20:02 pendingchaos: am I correct in thinking that the meaning of the combined thread id special register (tid, not tidx, tidy or tidz) has been the same since fermi?
20:04 HdkR: pendingchaos: Tesla even
20:08 pendingchaos: what is the status of compute with tesla btw? there seems to be some code for it but ARB_compute_shader is not enabled
20:27 kubast2: I have contacted guys behind insurgency about the game failling to start
20:27 kubast2: since dead island and left 4 dead 2 work just fine
20:51 nyef:sighs.
20:51 nyef: "link rate unsupported by sink".

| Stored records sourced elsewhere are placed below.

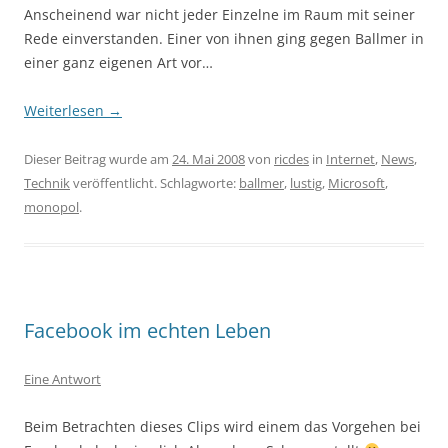
Anscheinend war nicht jeder Einzelne im Raum mit seiner
Rede einverstanden. Einer von ihnen ging gegen Ballmer in
einer ganz eigenen Art vor…
Weiterlesen
→
Dieser Beitrag wurde am
24. Mai 2008
von
ricdes
in
Internet
,
News
,
Technik
veröffentlicht. Schlagworte:
ballmer
,
lustig
,
Microsoft
,
monopol
.
Facebook im echten Leben
Eine Antwort
Beim Betrachten dieses Clips wird einem das Vorgehen bei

20:51 nyef: I don't think nouveau likes *any* of my hardware.
20:53 kubast2: it does love my laptops gpu
20:53 kubast2: and my gt 710 after I put drm_next kernel on it
20:57 nyef: HDMI audio is broken on MCP89 on some displays, notably including the PlayStation 3D Display. I can lock up X on my MCP89 by loading gxine and moving the window around. My laptops are stupidly quirky when it comes to suspend/resume and HDMI input. And it turns out that my one external DPort screen won't link-train with nouveau.